### HOW TO COMPLETE THIS TASK
Without changing a single word, set down all of the records.

### DATA RECORDS
----------------

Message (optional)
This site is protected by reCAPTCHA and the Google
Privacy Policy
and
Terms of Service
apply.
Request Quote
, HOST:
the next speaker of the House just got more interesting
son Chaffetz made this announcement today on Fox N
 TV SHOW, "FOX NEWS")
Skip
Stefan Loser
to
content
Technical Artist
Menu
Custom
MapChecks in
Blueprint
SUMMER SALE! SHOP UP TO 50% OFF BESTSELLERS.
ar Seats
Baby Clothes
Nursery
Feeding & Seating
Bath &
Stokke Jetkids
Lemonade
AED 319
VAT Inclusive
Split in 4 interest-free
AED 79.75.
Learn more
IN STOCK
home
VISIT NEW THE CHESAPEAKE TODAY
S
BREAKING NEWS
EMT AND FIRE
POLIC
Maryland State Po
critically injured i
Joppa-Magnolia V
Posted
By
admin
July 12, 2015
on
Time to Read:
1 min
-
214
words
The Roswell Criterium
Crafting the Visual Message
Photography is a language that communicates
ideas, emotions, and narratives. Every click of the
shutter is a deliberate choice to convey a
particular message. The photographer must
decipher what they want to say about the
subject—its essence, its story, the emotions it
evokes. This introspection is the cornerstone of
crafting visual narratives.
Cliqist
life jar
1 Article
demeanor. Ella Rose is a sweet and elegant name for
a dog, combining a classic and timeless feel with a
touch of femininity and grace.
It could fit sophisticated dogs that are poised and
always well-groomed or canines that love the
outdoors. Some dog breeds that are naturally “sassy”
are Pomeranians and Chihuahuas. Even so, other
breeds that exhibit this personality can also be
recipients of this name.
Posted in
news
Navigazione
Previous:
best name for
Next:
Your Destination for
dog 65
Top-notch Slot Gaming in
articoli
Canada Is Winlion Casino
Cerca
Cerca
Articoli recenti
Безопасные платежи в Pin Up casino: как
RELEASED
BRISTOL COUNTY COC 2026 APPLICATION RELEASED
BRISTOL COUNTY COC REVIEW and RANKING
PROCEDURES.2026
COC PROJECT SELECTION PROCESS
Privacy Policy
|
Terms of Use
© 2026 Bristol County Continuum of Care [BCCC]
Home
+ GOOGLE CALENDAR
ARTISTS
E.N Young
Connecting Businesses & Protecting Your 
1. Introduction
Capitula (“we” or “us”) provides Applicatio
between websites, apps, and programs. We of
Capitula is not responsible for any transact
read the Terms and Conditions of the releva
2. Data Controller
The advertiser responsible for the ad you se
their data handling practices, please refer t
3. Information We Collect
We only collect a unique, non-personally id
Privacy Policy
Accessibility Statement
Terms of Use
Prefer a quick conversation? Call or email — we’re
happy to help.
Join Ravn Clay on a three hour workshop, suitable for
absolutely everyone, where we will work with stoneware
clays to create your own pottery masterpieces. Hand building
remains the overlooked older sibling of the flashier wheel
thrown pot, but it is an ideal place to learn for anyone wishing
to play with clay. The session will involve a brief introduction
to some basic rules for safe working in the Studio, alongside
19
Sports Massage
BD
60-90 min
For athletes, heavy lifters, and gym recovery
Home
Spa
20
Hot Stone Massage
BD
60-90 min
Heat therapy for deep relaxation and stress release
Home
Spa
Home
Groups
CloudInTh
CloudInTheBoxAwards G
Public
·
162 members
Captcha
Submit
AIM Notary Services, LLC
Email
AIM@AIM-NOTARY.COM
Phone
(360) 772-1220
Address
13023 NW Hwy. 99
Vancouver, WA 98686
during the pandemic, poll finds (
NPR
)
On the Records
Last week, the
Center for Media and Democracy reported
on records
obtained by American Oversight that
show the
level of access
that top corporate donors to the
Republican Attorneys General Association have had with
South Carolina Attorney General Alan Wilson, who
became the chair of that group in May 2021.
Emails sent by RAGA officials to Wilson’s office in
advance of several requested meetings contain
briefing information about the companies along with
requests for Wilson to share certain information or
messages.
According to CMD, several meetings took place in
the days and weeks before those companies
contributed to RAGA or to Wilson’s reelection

----------------

### WRITTEN ANSWER
Message (optional)
This site is protected by reCAPTCHA and the Google
Privacy Policy
and
Terms of Service
apply.
Request Quote
, HOST:
the next speaker of the House just got more interesting
son Chaffetz made this announcement today on Fox N
 TV SHOW, "FOX NEWS")
Skip
Stefan Loser
to
content
Technical Artist
Menu
Custom
MapChecks in
Blueprint
SUMMER SALE! SHOP UP TO 50% OFF BESTSELLERS.
ar Seats
Baby Clothes
Nursery
Feeding & Seating
Bath &
Stokke Jetkids
Lemonade
AED 319
VAT Inclusive
Split in 4 interest-free
AED 79.75.
Learn more
IN STOCK
home
VISIT NEW THE CHESAPEAKE TODAY
S
BREAKING NEWS
EMT AND FIRE
POLIC
Maryland State Po
critically injured i
Joppa-Magnolia V
Posted
By
admin
July 12, 2015
on
Time to Read:
1 min
-
214
words
The Roswell Criterium
Crafting the Visual Message
Photography is a language that communicates
ideas, emotions, and narratives. Every click of the
shutter is a deliberate choice to convey a
particular message. The photographer must
decipher what they want to say about the
subject—its essence, its story, the emotions it
evokes. This introspection is the cornerstone of
crafting visual narratives.
Cliqist
life jar
1 Article
demeanor. Ella Rose is a sweet and elegant name for
a dog, combining a classic and timeless feel with a
touch of femininity and grace.
It could fit sophisticated dogs that are poised and
always well-groomed or canines that love the
outdoors. Some dog breeds that are naturally “sassy”
are Pomeranians and Chihuahuas. Even so, other
breeds that exhibit this personality can also be
recipients of this name.
Posted in
news
Navigazione
Previous:
best name for
Next:
Your Destination for
dog 65
Top-notch Slot Gaming in
articoli
Canada Is Winlion Casino
Cerca
Cerca
Articoli recenti
Безопасные платежи в Pin Up casino: как
RELEASED
BRISTOL COUNTY COC 2026 APPLICATION RELEASED
BRISTOL COUNTY COC REVIEW and RANKING
PROCEDURES.2026
COC PROJECT SELECTION PROCESS
Privacy Policy
|
Terms of Use
© 2026 Bristol County Continuum of Care [BCCC]
Home
+ GOOGLE CALENDAR
ARTISTS
E.N Young
Connecting Businesses & Protecting Your 
1. Introduction
Capitula (“we” or “us”) provides Applicatio
between websites, apps, and programs. We of
Capitula is not responsible for any transact
read the Terms and Conditions of the releva
2. Data Controller
The advertiser responsible for the ad you se
their data handling practices, please refer t
3. Information We Collect
We only collect a unique, non-personally id
Privacy Policy
Accessibility Statement
Terms of Use
Prefer a quick conversation? Call or email — we’re
happy to help.
Join Ravn Clay on a three hour workshop, suitable for
absolutely everyone, where we will work with stoneware
clays to create your own pottery masterpieces. Hand building
remains the overlooked older sibling of the flashier wheel
thrown pot, but it is an ideal place to learn for anyone wishing
to play with clay. The session will involve a brief introduction
to some basic rules for safe working in the Studio, alongside
19
Sports Massage
BD
60-90 min
For athletes, heavy lifters, and gym recovery
Home
Spa
20
Hot Stone Massage
BD
60-90 min
Heat therapy for deep relaxation and stress release
Home
Spa
Home
Groups
CloudInTh
CloudInTheBoxAwards G
Public
·
162 members
Captcha
Submit
AIM Notary Services, LLC
Email
AIM@AIM-NOTARY.COM
Phone
(360) 772-1220
Address
13023 NW Hwy. 99
Vancouver, WA 98686
during the pandemic, poll finds (
NPR
)
On the Records
Last week, the
Center for Media and Democracy reported
on records
obtained by American Oversight that
show the
level of access
that top corporate donors to the
Republican Attorneys General Association have had with
South Carolina Attorney General Alan Wilson, who
became the chair of that group in May 2021.
Emails sent by RAGA officials to Wilson’s office in
advance of several requested meetings contain
briefing information about the companies along with
requests for Wilson to share certain information or
messages.
According to CMD, several meetings took place in
the days and weeks before those companies
contributed to RAGA or to Wilson’s reelection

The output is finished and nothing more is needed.